The United Nations on Monday criticised Nigeria for failing to tackle human trafficking, after a human rights mission looked at efforts to stamp out the organised trade in people.
“What is being done is not enough,” the world body’s special rapporteur on the subject, Maria Grazia Giammarinaro, told reporters at the end of an eight-day visit.
Some 18,000 Nigerians arrived in Italy via the Mediterranean Sea from north Africa in 2017, according to the International Organization for Migration (IOM).
The number of arrivals in Europe fell sharply in the first six months of this year but Giammarinaro said there was “no indication of a decrease in the trafficking trend”.
“Some are already recruited by their traffickers in the country of origin, others may start their migration journey voluntarily,” she told a news conference in Abuja.
“Due also to the absence of safe and regular migration channels, the vast majority of them fall prey to traffickers in transit countries, especially in Libya, and (are) subject to all forms of human rights violations including torture, rape, extortion, and exploitation amounting to trafficking, slavery and forced labour.”
According to the latest IOM figures, some 36,000 Nigerians were stuck in Libya or neighbouring Niger in December last year.

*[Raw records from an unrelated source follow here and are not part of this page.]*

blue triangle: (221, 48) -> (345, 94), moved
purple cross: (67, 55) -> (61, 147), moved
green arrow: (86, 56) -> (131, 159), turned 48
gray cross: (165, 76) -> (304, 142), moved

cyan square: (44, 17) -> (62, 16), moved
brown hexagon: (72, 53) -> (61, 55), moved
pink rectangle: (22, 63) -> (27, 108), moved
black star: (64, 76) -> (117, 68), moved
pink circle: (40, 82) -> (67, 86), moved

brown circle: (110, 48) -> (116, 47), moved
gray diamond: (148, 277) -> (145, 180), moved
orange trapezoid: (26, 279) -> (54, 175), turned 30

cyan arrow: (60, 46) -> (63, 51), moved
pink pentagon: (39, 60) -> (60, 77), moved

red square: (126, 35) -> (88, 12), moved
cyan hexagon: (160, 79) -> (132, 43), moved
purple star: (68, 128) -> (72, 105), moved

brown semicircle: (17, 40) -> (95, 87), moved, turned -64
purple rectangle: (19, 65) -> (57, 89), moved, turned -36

Nigeria’s own immigration service has estimated that about 10,000 nationals died in the Sahara desert or in the Mediterranean Sea between January and May last year.

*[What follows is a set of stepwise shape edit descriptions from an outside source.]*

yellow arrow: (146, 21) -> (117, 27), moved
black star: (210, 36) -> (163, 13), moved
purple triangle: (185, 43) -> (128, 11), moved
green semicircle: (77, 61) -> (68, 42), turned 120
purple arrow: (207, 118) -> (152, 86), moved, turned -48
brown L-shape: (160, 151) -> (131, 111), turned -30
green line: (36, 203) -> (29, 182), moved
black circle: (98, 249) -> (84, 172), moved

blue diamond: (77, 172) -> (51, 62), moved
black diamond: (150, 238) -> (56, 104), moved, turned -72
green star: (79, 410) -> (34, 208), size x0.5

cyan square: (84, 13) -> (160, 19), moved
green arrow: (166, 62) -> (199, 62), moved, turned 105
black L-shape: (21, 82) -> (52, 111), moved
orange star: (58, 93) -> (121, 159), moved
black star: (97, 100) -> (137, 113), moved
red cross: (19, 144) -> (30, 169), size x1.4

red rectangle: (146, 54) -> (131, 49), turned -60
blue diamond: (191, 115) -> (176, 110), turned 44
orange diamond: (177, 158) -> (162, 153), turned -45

Giammarinaro noted that human trafficking in Nigeria was not always north towards Europe but also to the Gulf, Russia and southern Africa “mainly for the purposes of sexual and labour exploitation”.
The West African nation is equally an immigration destination for neighbouring countries.
Nigeria has its own anti-trafficking agency but Giammarinaro said there was an overall “lack of resources, training and equipment for the various public offices involved in the fight against trafficking”.
“Nigeria is… Africa’s largest oil producer and ranks sixth in the world, with 2.5 million barrels of oil produced every day.
“Yet… 64 percent of Nigerians live below the poverty line and trafficking in persons continues unabated.
“With the wealth and political leverage it has been generating, the government of Nigeria cannot be seen to leave its people behind.”
Giammarinaro recommended that more work needed to be done to prevent people leaving in the first place and also to bring those responsible to justice.
A total of 362 traffickers have been convicted and sentenced since 2004 yet the number of victims and complaints received has skyrocketed to 13,186.
“But there is no estimate about the real dimension of trafficking in this country,” she added.